Update to Ollama 0.17.1 immediately. The patch implements validation for tensor shapes within the GGUF loader, effectively neutralizing the out-of-bounds read. Manually verify Docker instances to ensure image pulls reflect the latest stable version rather than obsolete tags.
Isolate or Authenticate /api/create and /api/push. Upstream distributions expose these endpoints by default. Administrators should deploy a reverse proxy (such as Nginx or Apache) to enforce API key authentication or restrict access to segmented internal networks via strict firewall rules.
Scan Infrastructure with Qualys QIDs. Utilize detection codes 734196 and 5012259 to systematically identify vulnerable instances across corporate inventories. Prioritize patching for nodes handling sensitive data or those directly exposed to the public internet.
Validate GGUF Model Provenance. Treat every model file as a supply chain artifact. Only load models from verified public repositories and, where possible, implement a pre-validation phase to check tensor metadata consistency before ingestion into the Ollama runtime.

Vendor Responsibility and the Risk of "Open Defaults"

Bleeding Llama highlights a fundamental concern regarding Ollama's architectural choices: the decision to keep critical endpoints like /api/create and /api/push open by default without upstream authentication. In the modern security landscape, "secure-by-default" should be the standard, not a manual configuration requirement for external proxies. This oversight transforms a memory vulnerability into a global privacy crisis.

For organizations handling intellectual property or regulated data, this flaw represents a direct breach of confidentiality. The issue transcends technical bugs, touching on vendor accountability. AI infrastructure must be defended with the same rigor as traditional software pipelines. An inflated offset in a GGUF header should never be capable of turning a downloaded model into a data exfiltration pump.

The memory of an inference process is an active archive of secrets and conversational context. The fact that the attack surface has shifted silently from code to weight containers demonstrates the fragility of the AI supply chain. For those running Ollama in production, the question is not whether to patch, but how quickly those unintentionally exposed endpoints can be secured.

Frequently Asked Questions

Is the risk still real if Ollama only runs locally?

Yes. Even without direct internet exposure, the lack of authentication means any compromised process or container on the same local network can trigger the memory leak. While remote exposure allows for global-scale exploitation, the vulnerability remains a dangerous information disclosure vector for multi-tenant internal networks.

Does version 0.17.1 block the exfiltration or the out-of-bounds read?

The patch addresses the technical root cause. It corrects tensor shape handling in the GGUF loader, preventing the function from reading beyond the heap buffer.
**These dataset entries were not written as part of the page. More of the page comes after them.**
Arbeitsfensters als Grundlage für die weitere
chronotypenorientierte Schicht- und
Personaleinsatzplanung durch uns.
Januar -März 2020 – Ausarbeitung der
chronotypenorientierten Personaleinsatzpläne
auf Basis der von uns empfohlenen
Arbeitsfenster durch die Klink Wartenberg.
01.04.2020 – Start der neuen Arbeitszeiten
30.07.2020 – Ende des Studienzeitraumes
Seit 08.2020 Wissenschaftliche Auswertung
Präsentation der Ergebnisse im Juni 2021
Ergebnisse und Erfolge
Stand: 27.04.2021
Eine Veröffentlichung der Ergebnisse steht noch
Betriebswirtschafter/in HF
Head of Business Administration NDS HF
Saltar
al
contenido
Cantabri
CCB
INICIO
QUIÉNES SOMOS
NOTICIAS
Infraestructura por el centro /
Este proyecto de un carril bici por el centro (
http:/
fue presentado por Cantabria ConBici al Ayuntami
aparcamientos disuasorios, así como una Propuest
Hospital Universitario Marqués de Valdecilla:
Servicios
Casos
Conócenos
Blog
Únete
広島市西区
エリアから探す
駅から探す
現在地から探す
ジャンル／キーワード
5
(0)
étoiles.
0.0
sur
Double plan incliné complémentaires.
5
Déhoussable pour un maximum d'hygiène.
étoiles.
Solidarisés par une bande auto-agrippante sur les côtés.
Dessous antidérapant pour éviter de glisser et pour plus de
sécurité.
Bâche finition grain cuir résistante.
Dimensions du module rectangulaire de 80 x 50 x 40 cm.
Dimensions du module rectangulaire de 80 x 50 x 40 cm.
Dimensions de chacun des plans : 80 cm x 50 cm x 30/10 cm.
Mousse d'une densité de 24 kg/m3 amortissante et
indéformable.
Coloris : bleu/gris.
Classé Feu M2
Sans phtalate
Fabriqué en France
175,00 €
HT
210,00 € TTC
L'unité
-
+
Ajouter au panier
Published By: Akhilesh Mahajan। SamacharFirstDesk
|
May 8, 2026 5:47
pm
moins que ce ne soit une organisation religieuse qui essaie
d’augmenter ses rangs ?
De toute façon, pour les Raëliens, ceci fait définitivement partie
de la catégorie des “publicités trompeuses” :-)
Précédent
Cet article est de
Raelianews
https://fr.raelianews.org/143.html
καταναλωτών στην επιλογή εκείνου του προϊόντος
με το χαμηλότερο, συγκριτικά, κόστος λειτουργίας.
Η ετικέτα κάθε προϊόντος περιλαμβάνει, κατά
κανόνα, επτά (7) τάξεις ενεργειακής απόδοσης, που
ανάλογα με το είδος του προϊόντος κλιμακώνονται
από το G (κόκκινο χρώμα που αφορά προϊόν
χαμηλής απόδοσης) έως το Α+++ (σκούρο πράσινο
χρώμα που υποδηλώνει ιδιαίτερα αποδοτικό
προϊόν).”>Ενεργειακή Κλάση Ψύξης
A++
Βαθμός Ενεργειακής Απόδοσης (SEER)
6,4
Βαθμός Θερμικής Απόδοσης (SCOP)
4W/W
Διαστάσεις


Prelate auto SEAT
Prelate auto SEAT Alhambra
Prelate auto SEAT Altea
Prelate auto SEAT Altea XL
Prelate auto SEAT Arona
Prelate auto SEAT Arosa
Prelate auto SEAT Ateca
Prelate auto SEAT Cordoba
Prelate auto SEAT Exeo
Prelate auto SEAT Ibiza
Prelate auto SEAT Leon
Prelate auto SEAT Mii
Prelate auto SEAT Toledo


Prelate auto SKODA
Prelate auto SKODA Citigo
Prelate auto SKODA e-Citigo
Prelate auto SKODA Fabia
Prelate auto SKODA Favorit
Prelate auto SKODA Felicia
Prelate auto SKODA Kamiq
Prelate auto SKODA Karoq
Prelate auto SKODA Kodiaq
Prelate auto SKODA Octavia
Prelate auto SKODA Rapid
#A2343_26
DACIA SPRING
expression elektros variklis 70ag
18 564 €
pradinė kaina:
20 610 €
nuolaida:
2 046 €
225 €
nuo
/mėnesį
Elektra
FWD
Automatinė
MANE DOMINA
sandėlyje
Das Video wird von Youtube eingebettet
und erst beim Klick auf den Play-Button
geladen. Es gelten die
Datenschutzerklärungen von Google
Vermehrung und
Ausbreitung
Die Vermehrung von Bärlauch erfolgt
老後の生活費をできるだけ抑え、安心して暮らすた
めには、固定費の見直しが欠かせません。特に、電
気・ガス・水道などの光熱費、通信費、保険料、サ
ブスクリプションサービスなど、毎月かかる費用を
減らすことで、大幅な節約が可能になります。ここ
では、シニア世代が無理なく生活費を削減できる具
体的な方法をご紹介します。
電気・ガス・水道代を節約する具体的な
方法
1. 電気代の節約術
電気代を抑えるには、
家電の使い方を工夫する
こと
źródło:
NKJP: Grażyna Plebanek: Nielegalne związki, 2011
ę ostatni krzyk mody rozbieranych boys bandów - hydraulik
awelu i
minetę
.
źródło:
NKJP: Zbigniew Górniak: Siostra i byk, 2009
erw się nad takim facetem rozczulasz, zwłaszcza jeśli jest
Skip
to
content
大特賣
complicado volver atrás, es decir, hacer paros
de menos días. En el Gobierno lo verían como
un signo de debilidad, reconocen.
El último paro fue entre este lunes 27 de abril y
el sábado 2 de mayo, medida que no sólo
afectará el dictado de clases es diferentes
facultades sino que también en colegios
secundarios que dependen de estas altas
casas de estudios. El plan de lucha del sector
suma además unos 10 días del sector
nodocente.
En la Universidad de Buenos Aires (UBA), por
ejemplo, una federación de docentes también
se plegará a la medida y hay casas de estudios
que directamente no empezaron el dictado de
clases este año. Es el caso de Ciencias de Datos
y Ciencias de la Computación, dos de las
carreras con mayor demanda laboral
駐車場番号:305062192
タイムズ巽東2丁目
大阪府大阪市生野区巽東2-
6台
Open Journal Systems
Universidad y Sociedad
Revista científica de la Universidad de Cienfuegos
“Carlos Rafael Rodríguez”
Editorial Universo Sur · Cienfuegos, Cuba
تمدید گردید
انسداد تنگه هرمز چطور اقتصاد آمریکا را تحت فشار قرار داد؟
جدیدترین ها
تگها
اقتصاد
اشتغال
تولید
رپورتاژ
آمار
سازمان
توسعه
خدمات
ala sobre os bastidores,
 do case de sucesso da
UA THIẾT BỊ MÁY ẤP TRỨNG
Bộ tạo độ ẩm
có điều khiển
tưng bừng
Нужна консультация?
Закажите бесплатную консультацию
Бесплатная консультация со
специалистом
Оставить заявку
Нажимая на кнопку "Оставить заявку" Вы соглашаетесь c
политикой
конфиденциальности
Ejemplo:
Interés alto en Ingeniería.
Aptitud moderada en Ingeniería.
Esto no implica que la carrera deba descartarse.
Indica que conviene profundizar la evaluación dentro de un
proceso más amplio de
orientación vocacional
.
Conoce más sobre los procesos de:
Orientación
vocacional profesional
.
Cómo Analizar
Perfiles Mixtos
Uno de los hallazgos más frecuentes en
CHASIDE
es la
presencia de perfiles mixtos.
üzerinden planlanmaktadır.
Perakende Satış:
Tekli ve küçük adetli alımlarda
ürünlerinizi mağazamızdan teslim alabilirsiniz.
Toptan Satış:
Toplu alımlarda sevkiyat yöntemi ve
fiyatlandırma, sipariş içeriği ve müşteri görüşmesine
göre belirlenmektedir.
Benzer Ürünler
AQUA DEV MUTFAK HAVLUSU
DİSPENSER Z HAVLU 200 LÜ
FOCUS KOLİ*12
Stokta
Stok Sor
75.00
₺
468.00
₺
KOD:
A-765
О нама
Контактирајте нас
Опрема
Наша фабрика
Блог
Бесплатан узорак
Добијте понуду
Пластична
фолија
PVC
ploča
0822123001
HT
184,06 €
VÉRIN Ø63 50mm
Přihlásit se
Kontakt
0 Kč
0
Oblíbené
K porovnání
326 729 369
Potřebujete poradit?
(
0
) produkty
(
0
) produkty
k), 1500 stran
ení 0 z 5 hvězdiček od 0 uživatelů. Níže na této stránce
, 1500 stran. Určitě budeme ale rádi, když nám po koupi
Without the initial anomalous read, the generated artifact contains no sensitive RAM data, rendering subsequent exfiltration via /api/push useless.

Is it possible to detect if a malicious GGUF file has already been loaded?

While there are no unique indicators of compromise (IoCs), organizations can monitor logs for anomalous /api/push calls directed at unknown external registries. Another indicator is a discrepancy between the size of declared tensors and the actual size of files uploaded to /api/create during recent sessions.

Information has been verified against cited sources and is current as of the time of publication.